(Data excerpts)
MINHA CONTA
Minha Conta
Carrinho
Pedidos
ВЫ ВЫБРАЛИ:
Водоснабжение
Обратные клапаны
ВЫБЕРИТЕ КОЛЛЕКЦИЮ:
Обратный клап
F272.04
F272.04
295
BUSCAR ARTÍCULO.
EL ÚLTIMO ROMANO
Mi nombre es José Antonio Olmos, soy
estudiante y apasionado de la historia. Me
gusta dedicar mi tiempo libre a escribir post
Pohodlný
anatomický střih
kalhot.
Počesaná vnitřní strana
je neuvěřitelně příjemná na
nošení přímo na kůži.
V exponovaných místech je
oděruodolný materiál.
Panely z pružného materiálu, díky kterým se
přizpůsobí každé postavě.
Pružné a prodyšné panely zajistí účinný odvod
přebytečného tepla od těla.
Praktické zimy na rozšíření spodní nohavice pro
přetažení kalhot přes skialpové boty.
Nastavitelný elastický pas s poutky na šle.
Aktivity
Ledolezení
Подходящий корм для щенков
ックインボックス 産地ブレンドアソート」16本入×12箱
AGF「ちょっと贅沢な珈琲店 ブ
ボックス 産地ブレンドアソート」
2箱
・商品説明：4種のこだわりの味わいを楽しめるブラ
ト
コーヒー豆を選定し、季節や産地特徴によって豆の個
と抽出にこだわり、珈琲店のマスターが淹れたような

---

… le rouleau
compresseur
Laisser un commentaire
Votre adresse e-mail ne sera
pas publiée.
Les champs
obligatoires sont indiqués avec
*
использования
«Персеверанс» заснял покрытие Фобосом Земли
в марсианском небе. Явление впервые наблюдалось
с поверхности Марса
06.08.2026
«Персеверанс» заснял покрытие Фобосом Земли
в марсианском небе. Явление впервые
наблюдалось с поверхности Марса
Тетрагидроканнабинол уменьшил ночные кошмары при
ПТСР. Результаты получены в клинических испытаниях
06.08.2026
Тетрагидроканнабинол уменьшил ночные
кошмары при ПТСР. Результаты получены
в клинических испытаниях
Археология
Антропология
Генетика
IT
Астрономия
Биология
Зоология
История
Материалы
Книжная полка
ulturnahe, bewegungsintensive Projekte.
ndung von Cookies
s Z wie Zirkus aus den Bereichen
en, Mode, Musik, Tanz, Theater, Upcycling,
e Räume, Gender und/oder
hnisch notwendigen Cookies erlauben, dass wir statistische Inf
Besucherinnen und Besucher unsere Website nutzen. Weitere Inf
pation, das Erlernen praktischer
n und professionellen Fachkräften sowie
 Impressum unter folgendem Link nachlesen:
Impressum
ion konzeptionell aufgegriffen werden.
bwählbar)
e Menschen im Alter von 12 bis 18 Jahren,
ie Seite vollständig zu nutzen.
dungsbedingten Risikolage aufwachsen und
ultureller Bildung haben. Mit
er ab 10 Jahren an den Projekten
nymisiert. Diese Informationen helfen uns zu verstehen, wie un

* Task brief: The answer must consist of every line from the records above that holds "nutzen".

* Output of the exercise:
Besucherinnen und Besucher unsere Website nutzen. Weitere Inf
ie Seite vollständig zu nutzen.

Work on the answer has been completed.